[<prev] [next>] [<thread-prev] [thread-next>] [day] [month] [year] [list]
Message-ID: <20251126151848.2f57d5d4@pumpkin>
Date: Wed, 26 Nov 2025 15:18:48 +0000
From: david laight <david.laight@...box.com>
To: Uros Bizjak <ubizjak@...il.com>
Cc: x86@...nel.org, linux-kernel@...r.kernel.org, Thomas Gleixner
<tglx@...utronix.de>, Ingo Molnar <mingo@...nel.org>, Borislav Petkov
<bp@...en8.de>, Dave Hansen <dave.hansen@...ux.intel.com>, "H. Peter Anvin"
<hpa@...or.com>
Subject: Re: [PATCH] x86: Optimize __get_user_asm() assembly
On Wed, 26 Nov 2025 14:23:32 +0100
Uros Bizjak <ubizjak@...il.com> wrote:
> On x86, byte and word moves (MOVB, MOVW) write only to the low
> portion of a 32-bit register, leaving the upper bits unchanged.
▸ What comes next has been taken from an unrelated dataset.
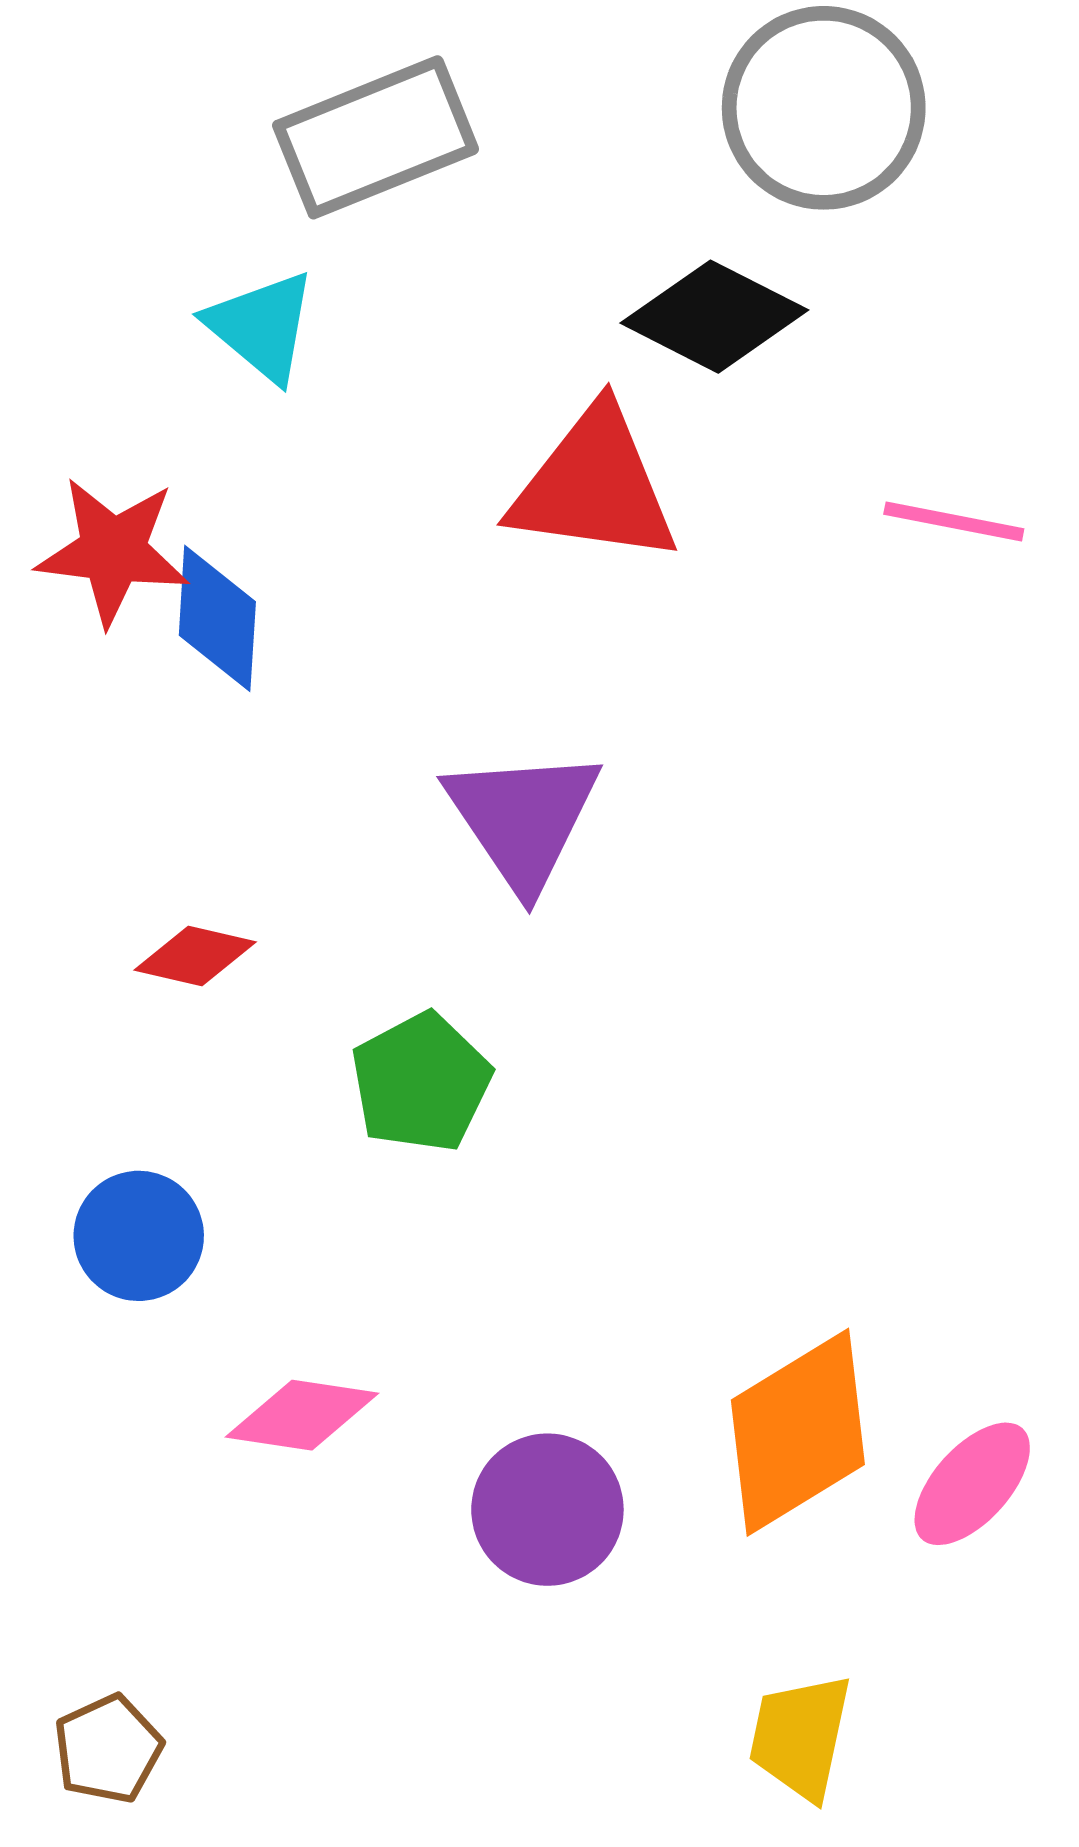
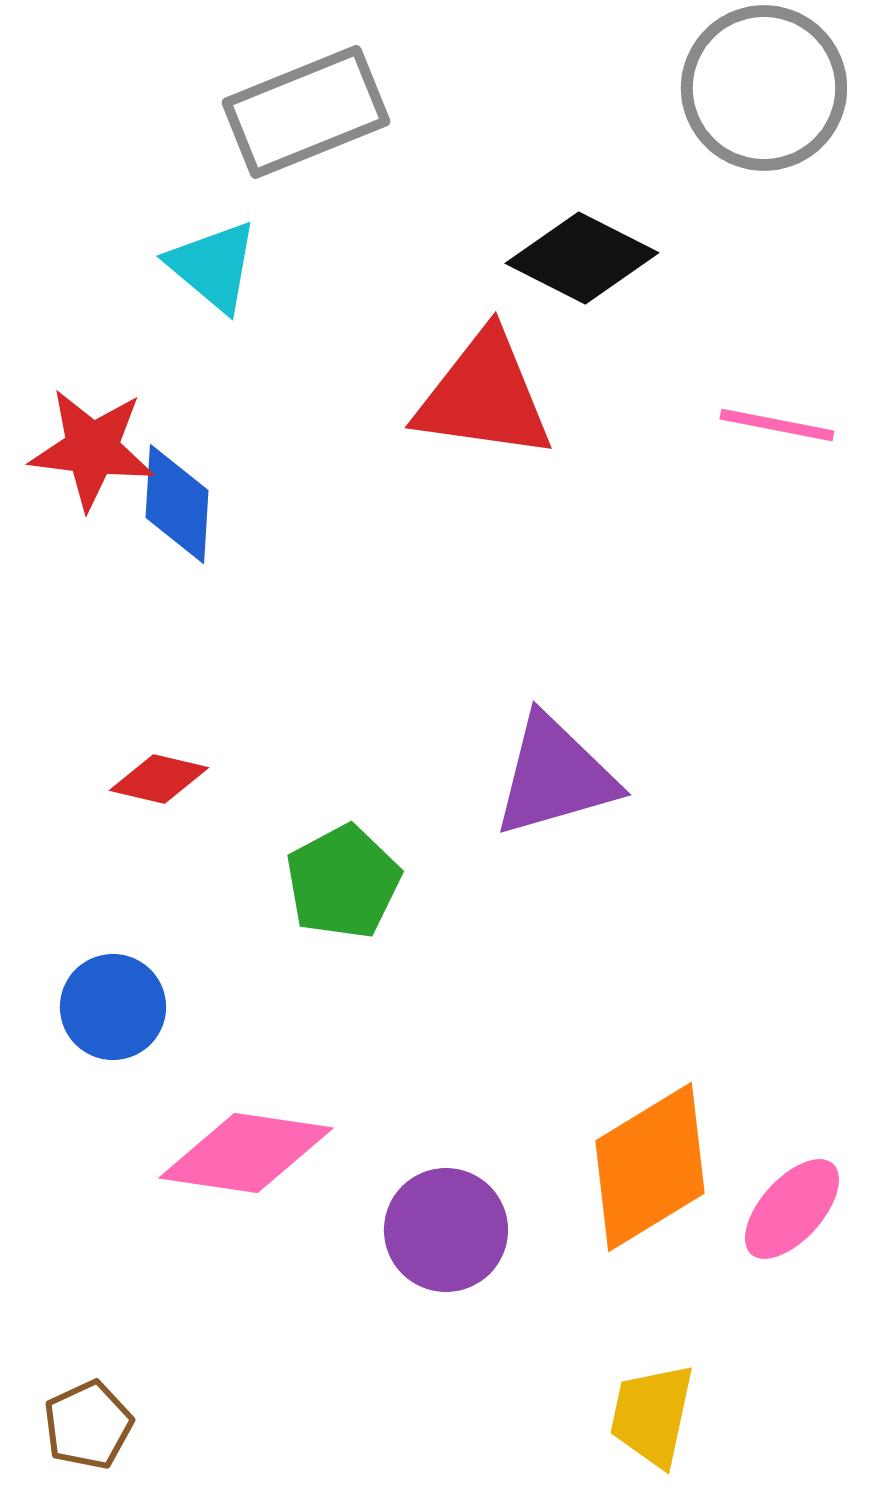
gray circle: (824, 108) -> (764, 88), moved
purple triangle: (523, 819) -> (555, 776), moved, turned 48
pink diamond: (302, 1415) -> (246, 1153), size x1.4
> Modern compilers therefore prefer using MOVZBL and MOVZWL to load
> 8-bit and 16-bit values with zero-extension to the full register
> width.
>
> Update __get_user_asm() to follow this convention by explicitly
> zero-extending 8-bit and 16-bit loads from memory.
>
> An additional benefit of this change is that it enables the full
> integer register set to be used for 8-bit loads. Also, it
> eliminates the need for manual zero-extension of 8-bit values.
>
> There is only a minimal increase in code size:
Interesting, where does that come from.
I'd have thought it should shrink it.
The mov[sz]x is one byte longer.
Perhaps a lot of 8-bit values are never zero-extended?
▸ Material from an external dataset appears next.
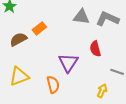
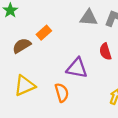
purple triangle: (68, 63) -> (77, 68), turned -50

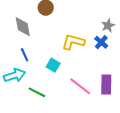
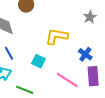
blue cross: (101, 42) -> (85, 54), moved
I'm trying to remember what the magic 'k' is for.
Does gas treat %krxx as %dxx ?
Which would matter if 'x' is 64bit when using "=r" for 32bit reads.
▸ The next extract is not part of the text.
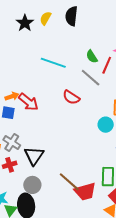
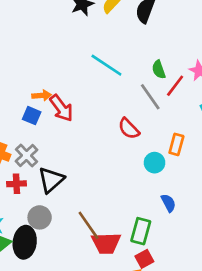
red semicircle: (71, 97) -> (129, 129), moved

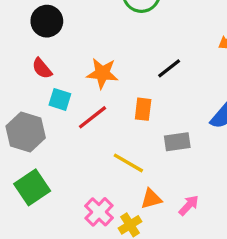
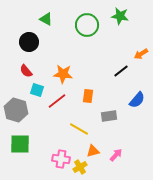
black line: (169, 68) -> (121, 71), moved
green square: (32, 187) -> (20, 144), turned 35
pink cross: (99, 212) -> (61, 159), turned -36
But, in that case, I think you need it on the 'movl' as well.
There is the slight problem (which affects for of the asm) is that
gcc (I think) can't assume that the high 32bits of a register result
from an inline asm function are zero.
But if you return 'u64' then everything at the call site has to
be extended as well.
I wonder (not looked at the generated code yet) whether casting
the u64 result from the function to u32 has the effect of avoiding
the zero extend if the value is needed as a 64bit one.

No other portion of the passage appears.